Spark Cracks Big Data Code

New toolkit tames massive datasets for better predictions.

Scientists have developed a new computer toolkit to analyze colossal datasets, making sense of information that previously stumped traditional methods.

The research tackled a common hurdle: making sense of "big data"—those immense piles of information far too large for regular computers. Traditional tools, like those used for statistics, just aren't built for that scale.

Researchers aimed to build a powerful new tool for spotting patterns in big data, specifically focusing on logistic regression [a statistical method used to predict an outcome with two possibilities, like "yes" or "no," based on other factors]. They sought to check how well existing Spark functions, which are like pre-built parts of a computer program, performed and then create a new package for detailed statistical summaries.

Putting the Toolkit to the Test

The new toolkit was rigorously tested on a dataset with a whopping 100 million observations and 140 variables. Additionally, they used fake data designed to have known answers (like a practice quiz) to double-check their methods.

The team compared two Spark functions:

GeneralizedLinearRegression (GLR)
LogisticRegression (LR)

These were benchmarked against a standard R program, glm. They also built their own statistical summary tool for logistic regression using PySpark.

Key Findings

The results showed that the LR function was a true workhorse. It performed much better than GLR, especially when data had:

High correlation: Where different data points are closely related (like temperature and ice cream sales).
Quasi-multicollinearity: A complex statistical issue where variables are almost perfectly related, making it hard to pinpoint individual effects.
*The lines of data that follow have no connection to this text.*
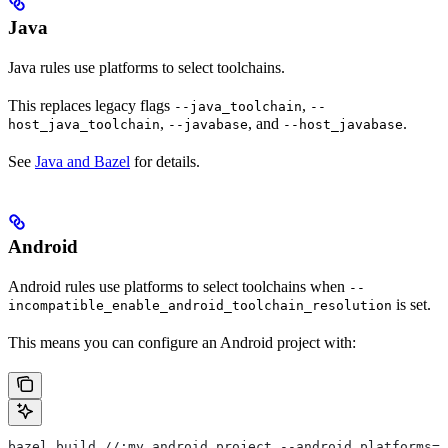
Java
Java rules use platforms to select toolchains.
This replaces legacy flags
,
--java_toolchain
--
,
, and
.
host_java_toolchain
--javabase
--host_javabase
See
Java and Bazel
for details.
Android
Android rules use platforms to select toolchains when
--
is set.
incompatible_enable_android_toolchain_resolution
This means you can configure an Android project with:
bazel build //:my_android_project --android_platforms=/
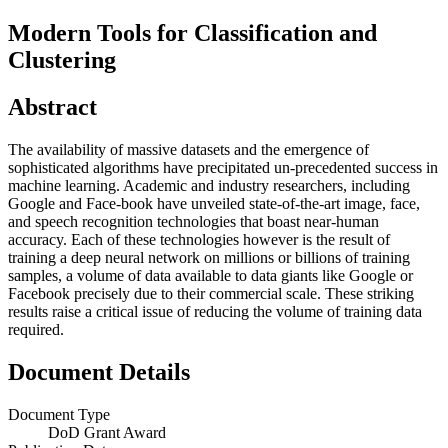
Modern Tools for Classification and
Clustering
Abstract
The availability of massive datasets and the emergence of
sophisticated algorithms have precipitated un-precedented success in
machine learning. Academic and industry researchers, including
Google and Face-book have unveiled state-of-the-art image, face,
and speech recognition technologies that boast near-human
accuracy. Each of these technologies however is the result of
training a deep neural network on millions or billions of training
samples, a volume of data available to data giants like Google or
Facebook precisely due to their commercial scale. These striking
results raise a critical issue of reducing the volume of training data
required.
Document Details
Document Type
DoD Grant Award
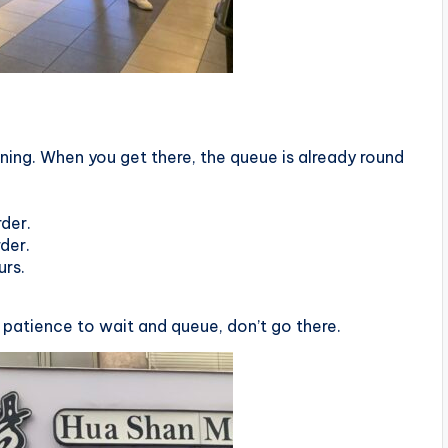
ng. When you get there, the queue is already round
der.
der.
urs.
 patience to wait and queue, don’t go there.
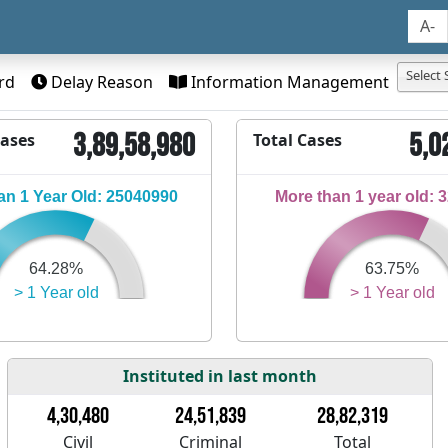
A-
Select 
rd
Delay Reason
Information Management
3,89,58,980
5,0
Cases
Total Cases
n 1 Year Old: 25040990
More than 1 year old: 
64.28%
63.75%
> 1 Year old
> 1 Year old
Instituted in last month
4,30,480
24,51,839
28,82,319
Civil
Criminal
Total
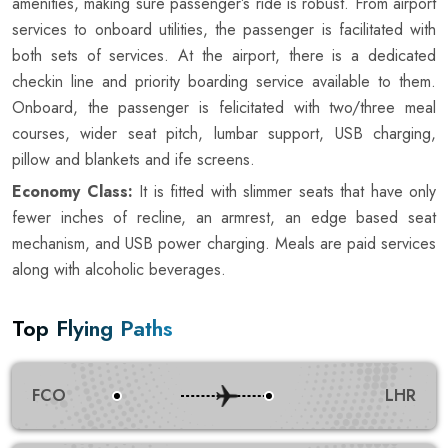
amenities, making sure passenger’s ride is robust. From airport
services to onboard utilities, the passenger is facilitated with
both sets of services. At the airport, there is a dedicated
checkin line and priority boarding service available to them.
Onboard, the passenger is felicitated with two/three meal
courses, wider seat pitch, lumbar support, USB charging,
pillow and blankets and ife screens.
Economy Class:
It is fitted with slimmer seats that have only
fewer inches of recline, an armrest, an edge based seat
mechanism, and USB power charging. Meals are paid services
along with alcoholic beverages.
Top Flying Paths
FCO
LHR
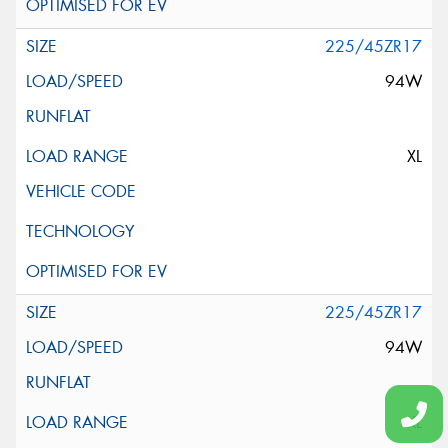
225/45ZR17
94W
XL
225/45ZR17
94W
XL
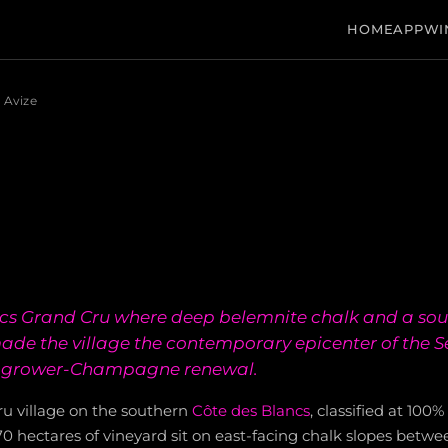
HOME
APP
WI
Avize
ncs Grand Cru where deep belemnite chalk and a sou
ade the village the contemporary epicenter of the Se
grower-Champagne renewal.
ru village on the southern
Côte des Blancs
, classified at 100
270 hectares of vineyard sit on east-facing chalk slopes betw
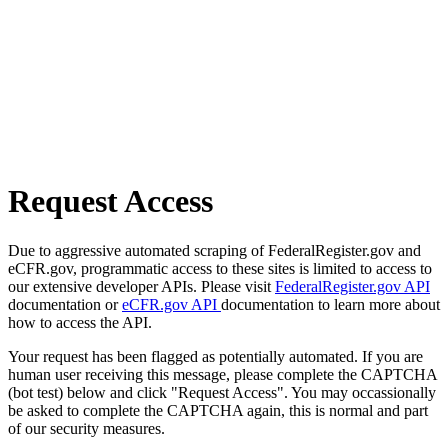
Request Access
Due to aggressive automated scraping of FederalRegister.gov and
eCFR.gov, programmatic access to these sites is limited to access to
our extensive developer APIs. Please visit
FederalRegister.gov API
documentation or
eCFR.gov API
documentation to learn more about
how to access the API.
Your request has been flagged as potentially automated. If you are
human user receiving this message, please complete the CAPTCHA
(bot test) below and click "Request Access". You may occassionally
be asked to complete the CAPTCHA again, this is normal and part
of our security measures.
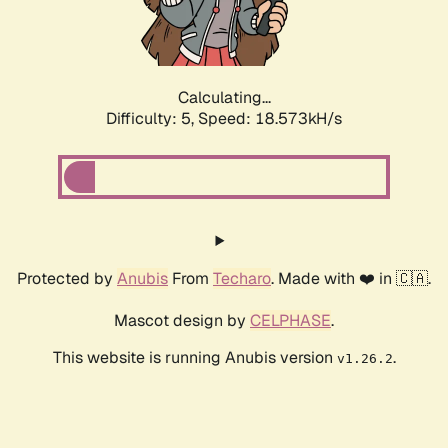
Calculating...
Difficulty: 5,
Speed: 18.573kH/s
Protected by
Anubis
From
Techaro
. Made with ❤️ in 🇨🇦.
Mascot design by
CELPHASE
.
This website is running Anubis version
.
v1.26.2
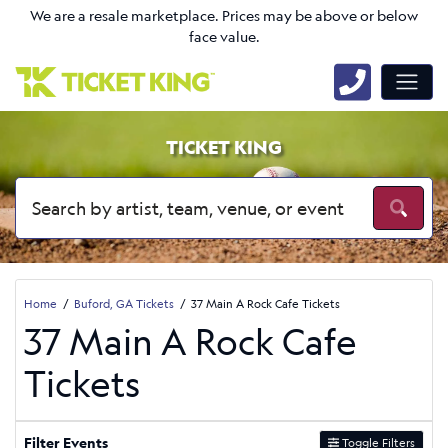
We are a resale marketplace. Prices may be above or below
face value.
TICKET KING
Home
Buford, GA Tickets
37 Main A Rock Cafe Tickets
37 Main A Rock Cafe
Tickets
Filter Events
Toggle Filters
Every coefficient (a number that shows the strength and direction of a relationship) from the LR method fell within the expected range, matching the results from the trusted glm program. In contrast, GLR struggled, showing errors as large as 2.91 quadrillion. LR's errors were tiny by comparison, with a standard deviation of only 0.380.

"The LR function is found to be more robust than GLR, especially under high correlation or quasi-multicollinearity."
— Authors

This indicates that LR is more dependable, even when the data is tricky. Their new package also showed impressive throughput (how much data it can process), increasing almost exponentially as the dataset grew.

Future Outlook

While promising, the team noted their tool could be even faster if built in Scala, a language more "native" to Spark. They also faced some challenges with Spark's "expressiveness" (how easily one can write complex commands) and overall performance.

This new package is a first step toward making large-scale statistics possible for economic data. Moving forward, researchers might explore other powerful computing frameworks like TensorFlow and Dask for even bigger challenges.

This breakthrough brings us closer to unlocking the hidden insights within the vast ocean of big data.

Reference:
Ouattara, A., Bulté, M., Lin, W. J., Scholl, P., Veit, B., Ziakas, C., ... & Dikos, G. (2021). Scalable Econometrics on Big Data – The Logistic Regression on Spark. arXiv preprint arXiv:2106.10341.